Many planetary objects rotate rapidly and  experience persistent perturbations so that the flow is not uniform rotation (e.g precessional and/or tidal forces cause distortions of the rotating flow). If this distortion is large enough the flow can become unstable and ultimately a turbulent state can arise. Appreciating exactly what flow response is generated is  important for understanding many geophysical and astrophysical processes (e.g. the geodynamo and the subterranean ocean on Enceladus - Wilson & Kerswell, EPSL, 2018). The initial instability can be understood as the excitation of normal modes - variously called inertial waves or Poincare modes - on top of uniform rotation. Once they reach finite but still small amplitude, a weak wave turbulence approximation is then applicable. Current work is looking at how to use this approximation to make predictions about the flow response. 

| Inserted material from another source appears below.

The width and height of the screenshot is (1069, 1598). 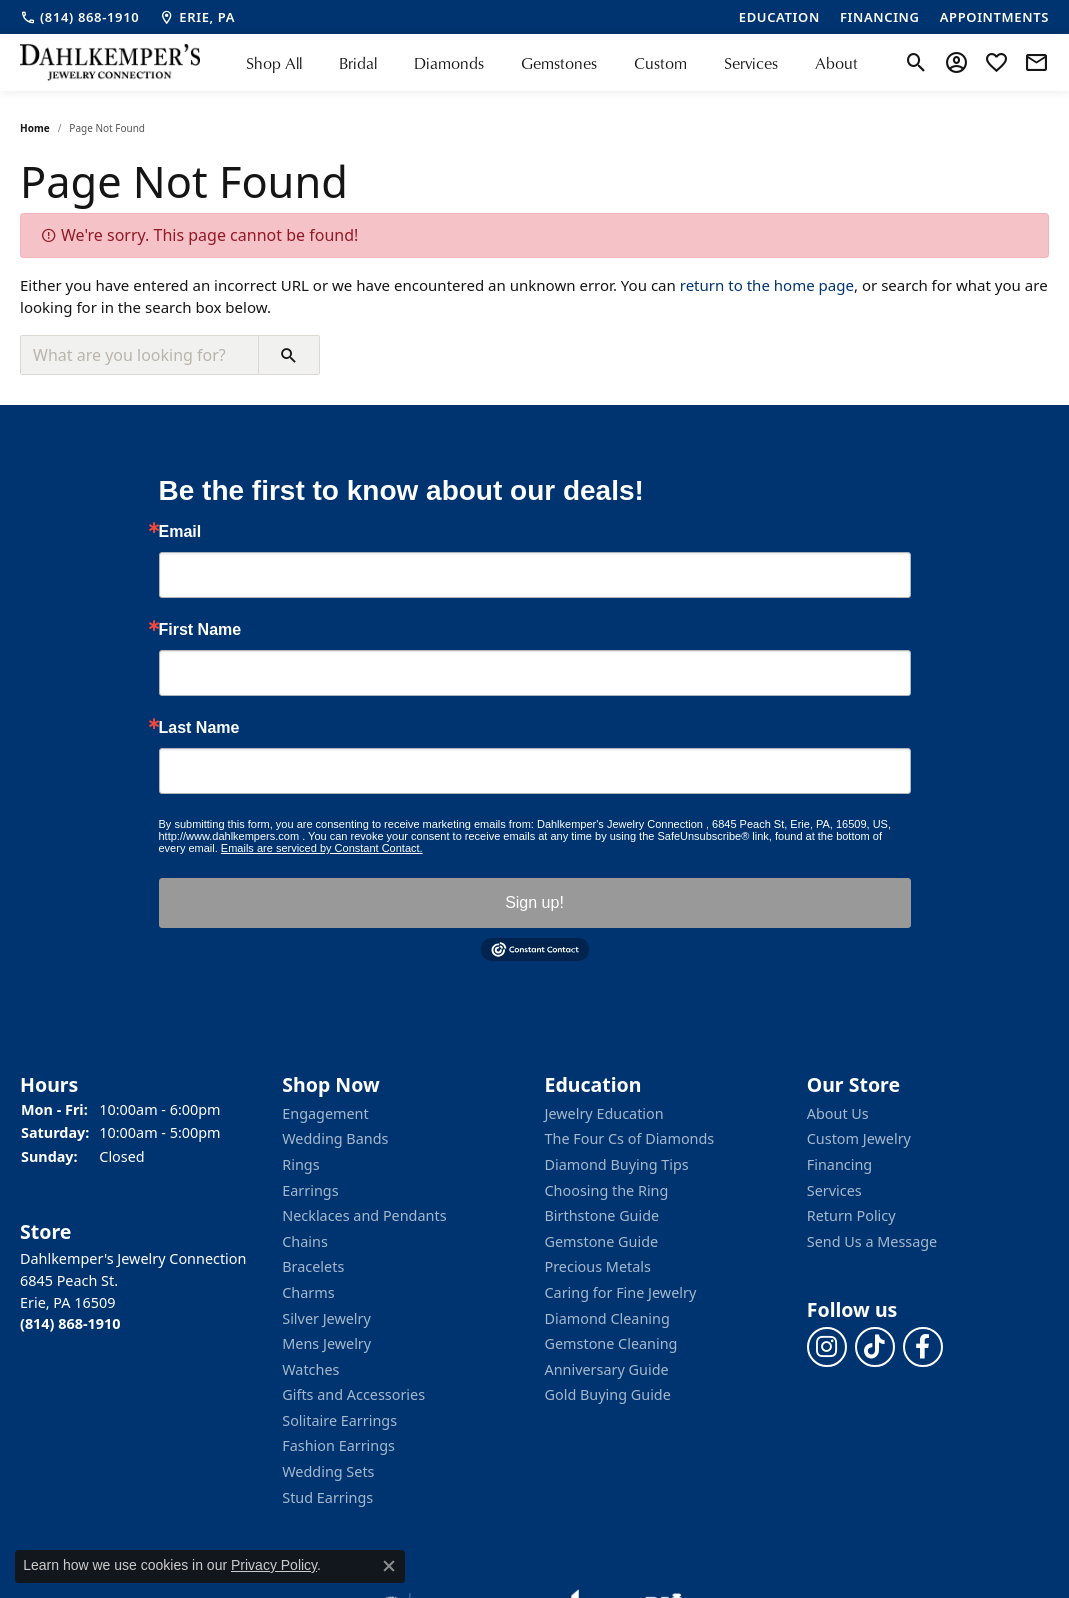 What do you see at coordinates (449, 62) in the screenshot?
I see `Diamonds` at bounding box center [449, 62].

Variational methods provide a unique approach to derive rigorous inequality information on turbulence in the form of bounds on key global properties such as heat flux in convection, momentum flux in shear flow or mass flux in a pressured-driven flow. The hope is that these bounds at least capture the correct asymptotic scaling with the parameter(s) of the problem (e.g. the heat flux with the Rayleigh number scaling in Boussinesq convection as in figure) and at best also produce relevant flow fields. Recently we have been exploring efficient ways to solve the Euler-Lagrange equations which emerge from these problems (e.g. Wen et al. Phys. Rev. E  2015) and pushing known techniques such as the Background method to the limits (e.g. Ding & Kerswell J. Fluid Mech. 2020). One goal of this approach is to establish a bridge between actual solutions of the underlying governing equations and a variational problem which maximises some key quantities subject to just a subset of the dynamical constraints.